Athletic directors are concerned about the tendency of students to arrive at games late, leave early, and be busy texting when they actually show up. It is most embarrassing when TV cameras cannot avoid showing empty seats in the student section.

Of course, avid spectators in Tallahassee, Tuscaloosa, South Bend, or Norman could give a different impression, and there are still many islands of successful Division I programs in what are called the revenue sports (football and basketball). For almost all colleges, however, the much more numerous nonrevenue sports competitions are a different matter. Attendance is sparse, and media attention is often only in the agate type of the sports section. Consequently, many universities have given up on such teams despite the passions and commitment of the athletes involved.

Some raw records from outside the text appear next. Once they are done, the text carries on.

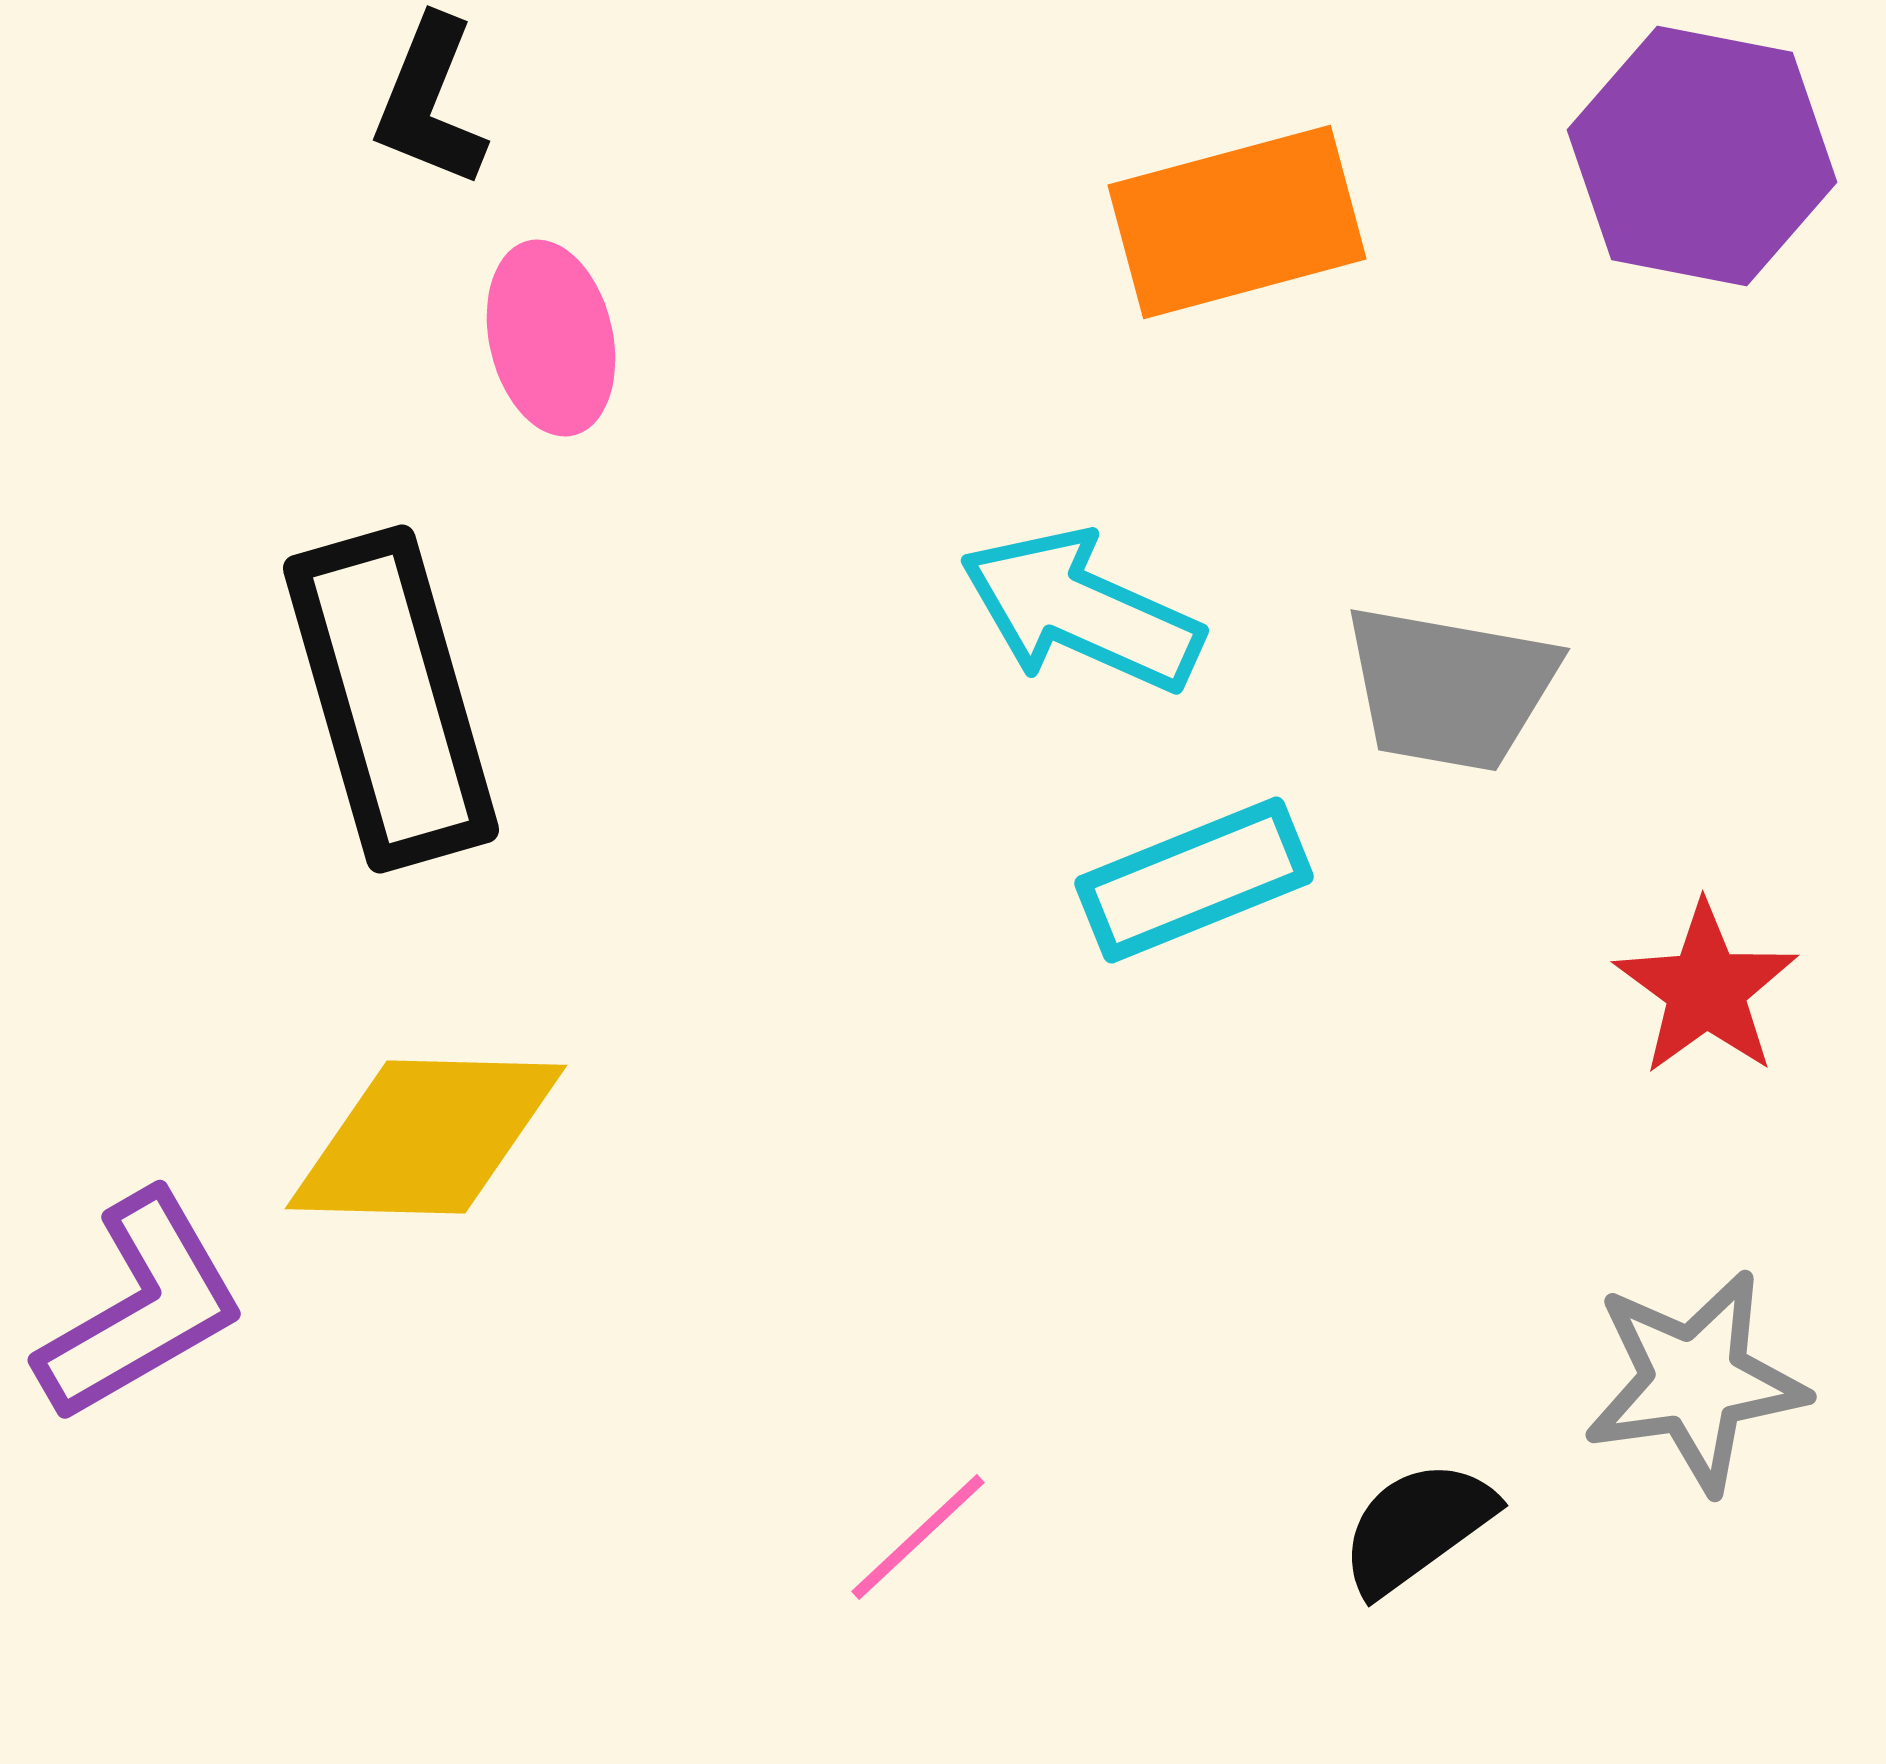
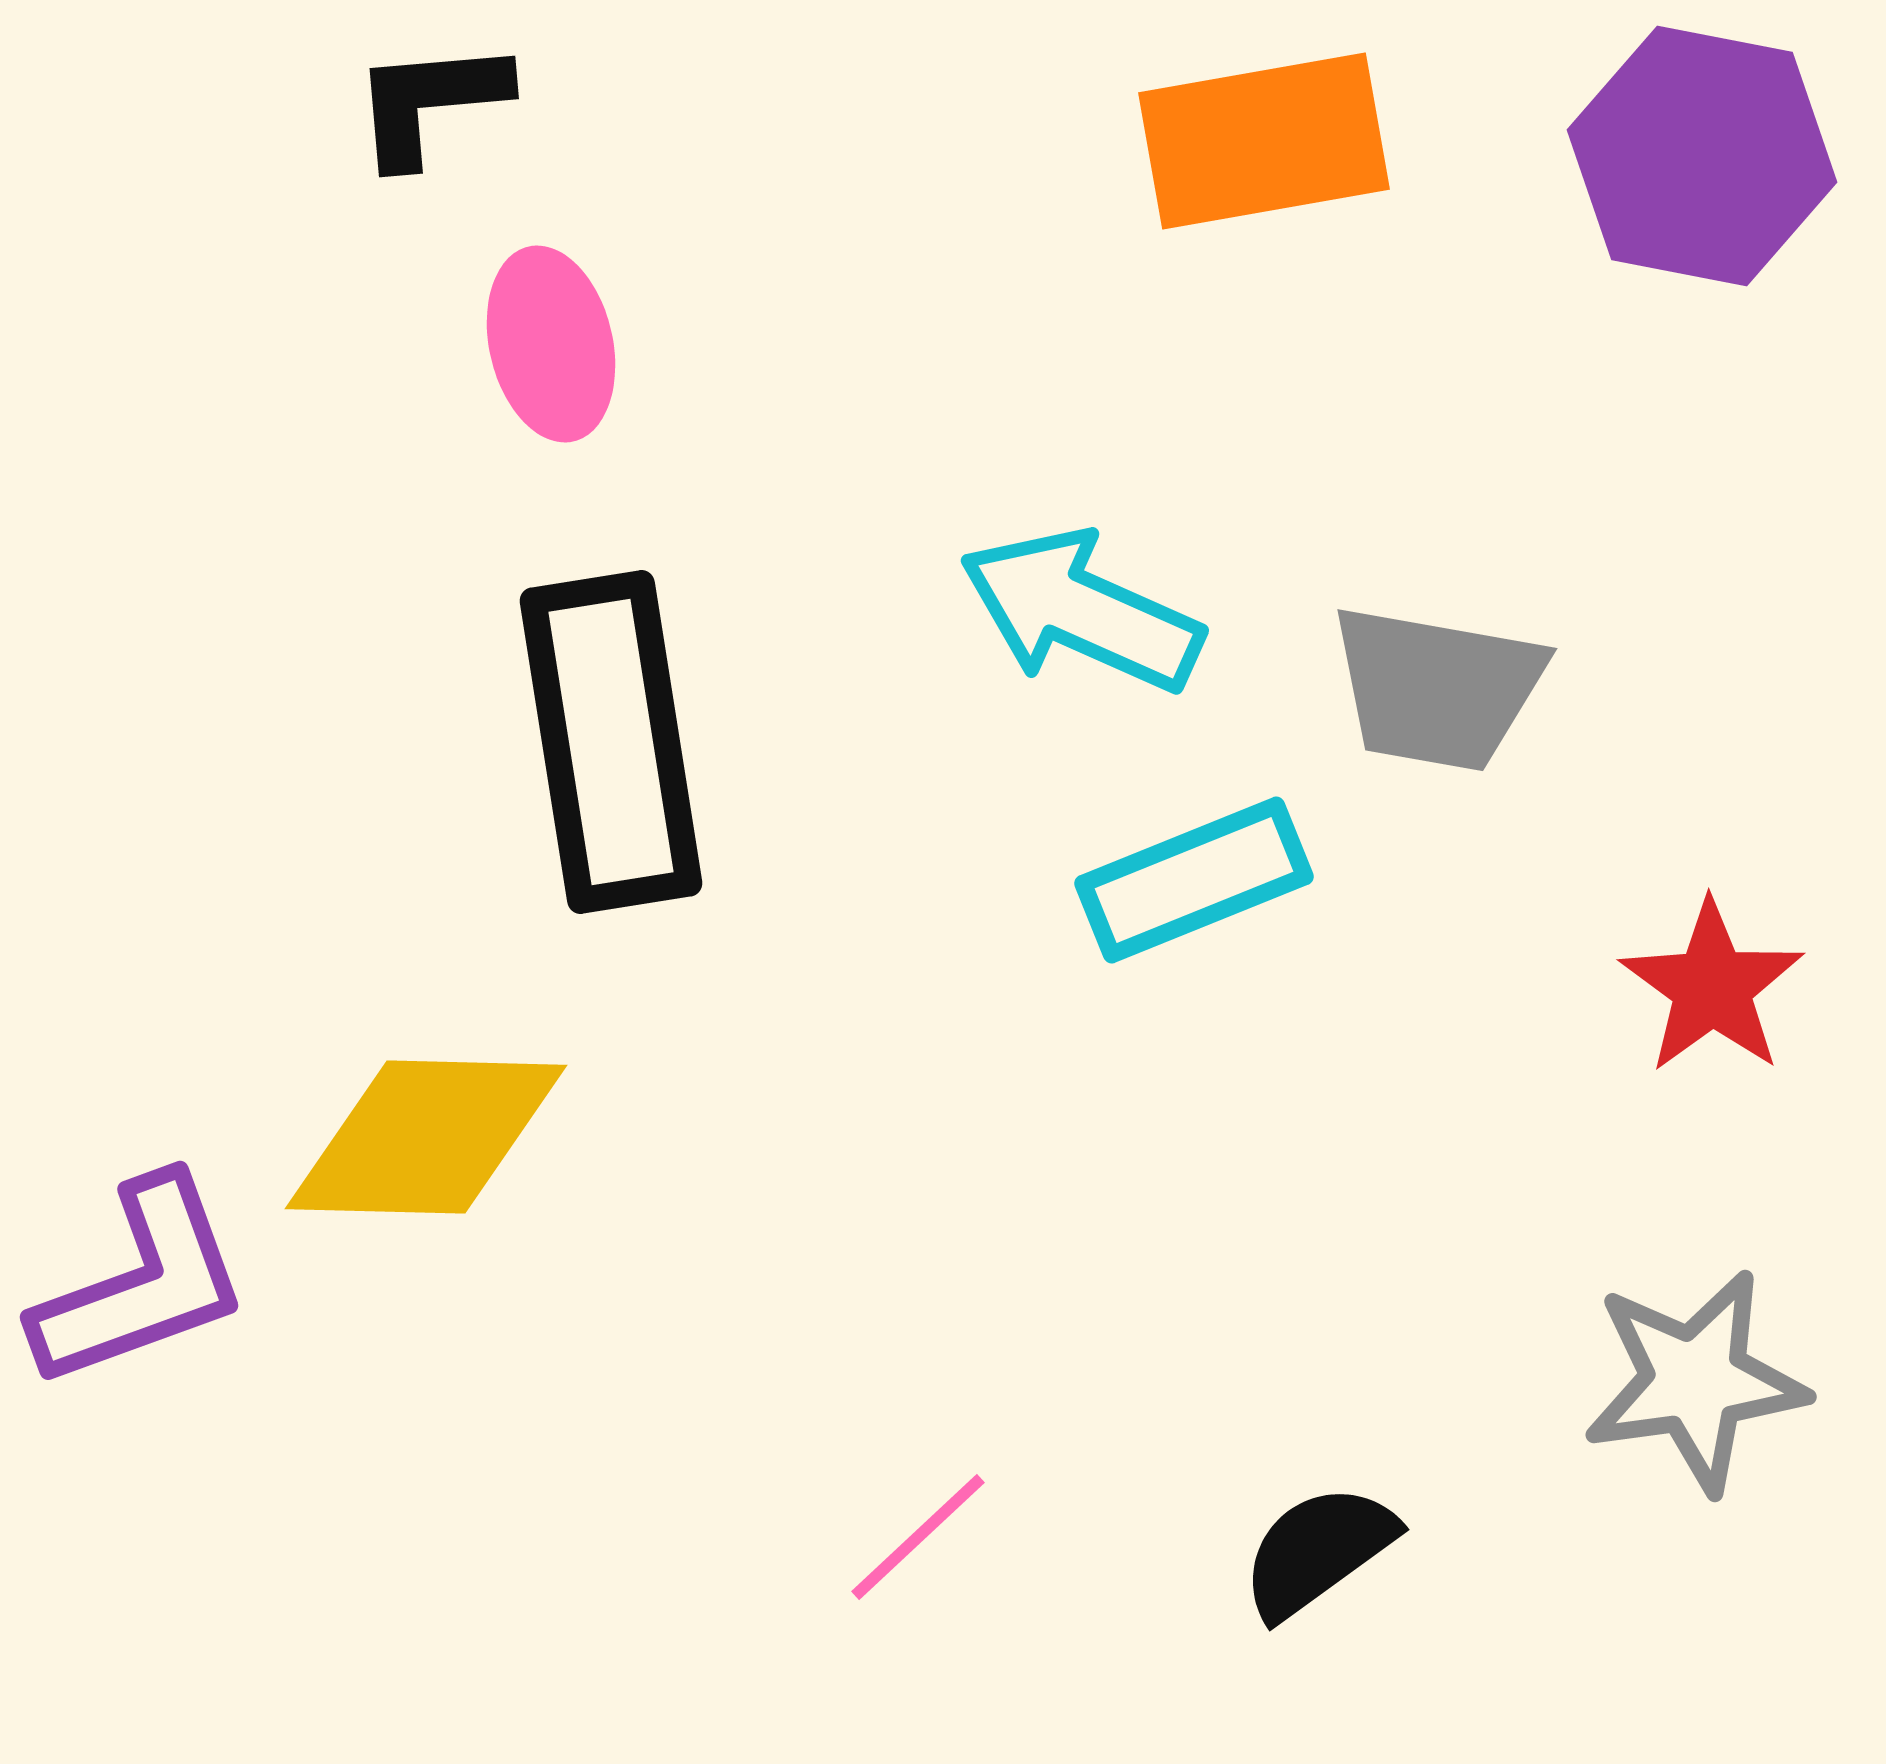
black L-shape: rotated 63 degrees clockwise
orange rectangle: moved 27 px right, 81 px up; rotated 5 degrees clockwise
pink ellipse: moved 6 px down
gray trapezoid: moved 13 px left
black rectangle: moved 220 px right, 43 px down; rotated 7 degrees clockwise
red star: moved 6 px right, 2 px up
purple L-shape: moved 24 px up; rotated 10 degrees clockwise
black semicircle: moved 99 px left, 24 px down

What to do? The first priority in this changing landscape for mid-majors is to rethink the role that athletics should play in institutions of higher education and the financial investments that should be made to fulfill that role. The answers will vary. There will be few future vacancies in the Bowl Championship Series conferences, which already have unwieldy sizes. If mid-major intercollegiate athletics are likely to lose money, create a very erratic or irrelevant form of status, and are of decreasing entertainment value to current students, what’s the point?

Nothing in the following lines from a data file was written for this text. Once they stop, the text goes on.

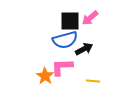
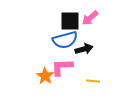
black arrow: rotated 12 degrees clockwise
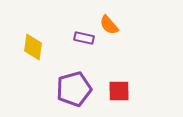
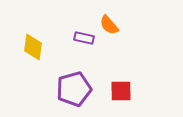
red square: moved 2 px right
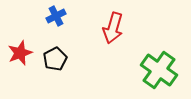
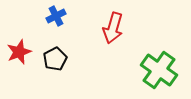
red star: moved 1 px left, 1 px up
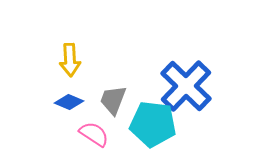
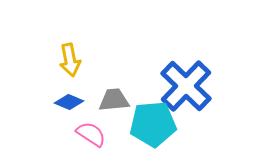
yellow arrow: rotated 8 degrees counterclockwise
gray trapezoid: moved 1 px right; rotated 64 degrees clockwise
cyan pentagon: rotated 12 degrees counterclockwise
pink semicircle: moved 3 px left
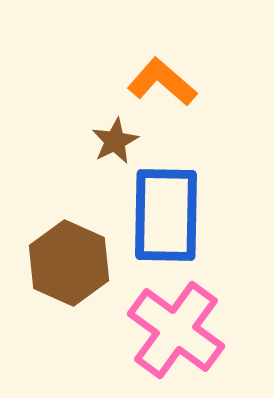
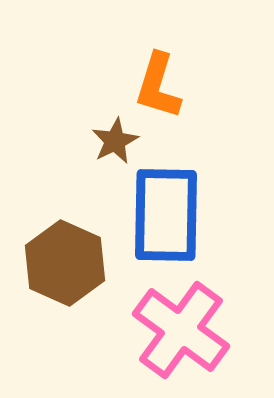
orange L-shape: moved 4 px left, 4 px down; rotated 114 degrees counterclockwise
brown hexagon: moved 4 px left
pink cross: moved 5 px right
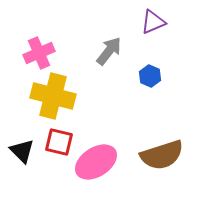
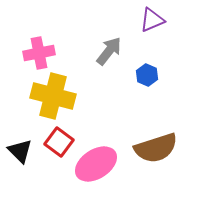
purple triangle: moved 1 px left, 2 px up
pink cross: rotated 12 degrees clockwise
blue hexagon: moved 3 px left, 1 px up
red square: rotated 24 degrees clockwise
black triangle: moved 2 px left
brown semicircle: moved 6 px left, 7 px up
pink ellipse: moved 2 px down
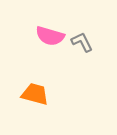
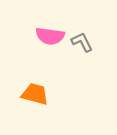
pink semicircle: rotated 8 degrees counterclockwise
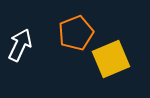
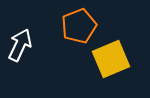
orange pentagon: moved 3 px right, 7 px up
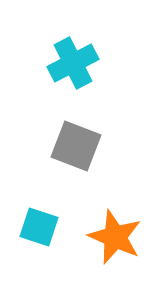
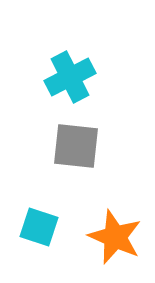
cyan cross: moved 3 px left, 14 px down
gray square: rotated 15 degrees counterclockwise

Team membership can achieve some important developmental benefits for students—physical fitness, self-discipline, and group bonding—but there also can be personal costs—diversion from academic and cultural campus activities, limited social contacts, and procrastination in career preparation. Rhetorical claims abound, but serious evaluation of those costs and benefits for individual athletes and teams has rarely occurred. What level of competition is necessary to maximize benefits and minimize student costs? How long should practices, season schedules, and travel obligations be? What kind of competitions should be provided for students with high athletic interest but modest skills? Developmental benefits may accrue to them too. How many athletic scholarships should be devoted to nonrevenue sports?

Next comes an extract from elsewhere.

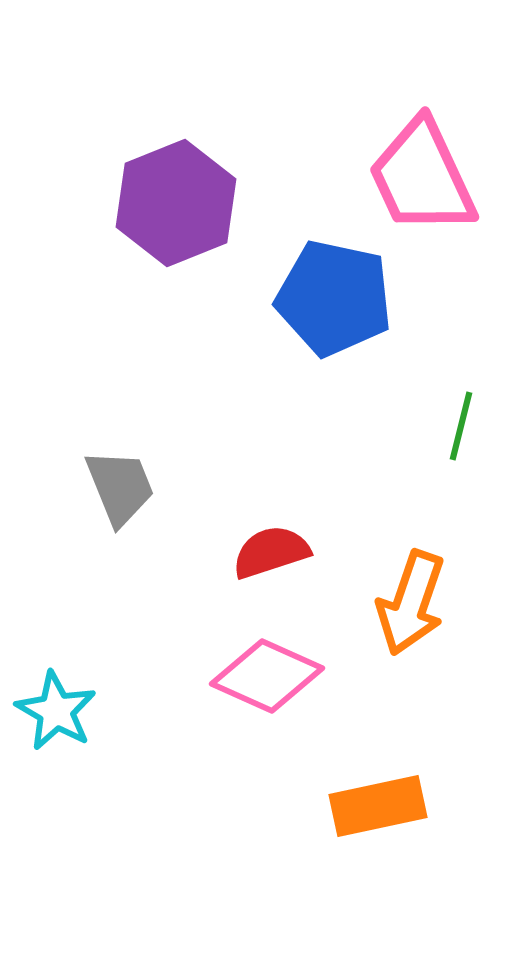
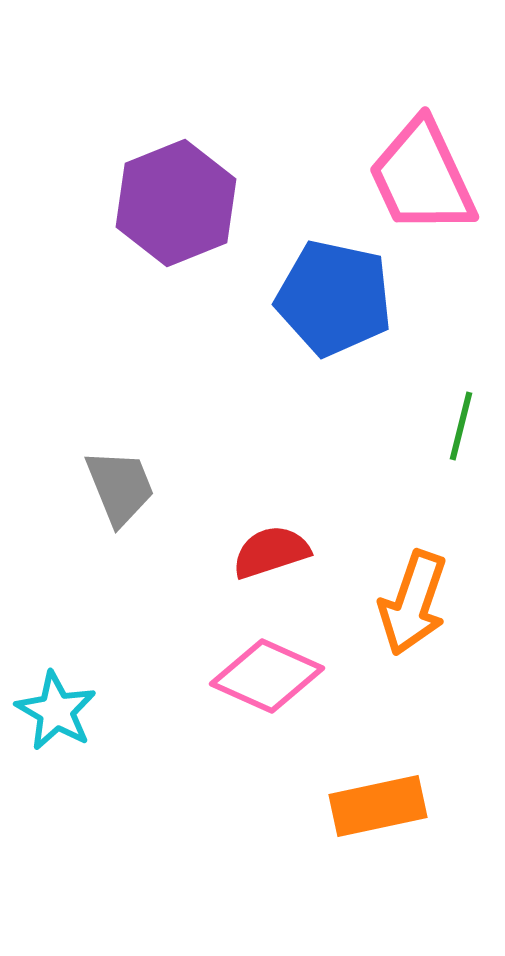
orange arrow: moved 2 px right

As mid-majors face their new, uncertain future, those evaluations should take place outside athletic departments and conference offices with vested interests. Perhaps even presidents should take notice, but new directions should be determined by wider campus constituencies. The future of intercollegiate athletics is unlikely to reflect their past role.

Author Bio: George R. La Noue is a professor of political science and public policy and a former chair of the Athletic Policy Committee at the University of Maryland-Baltimore County.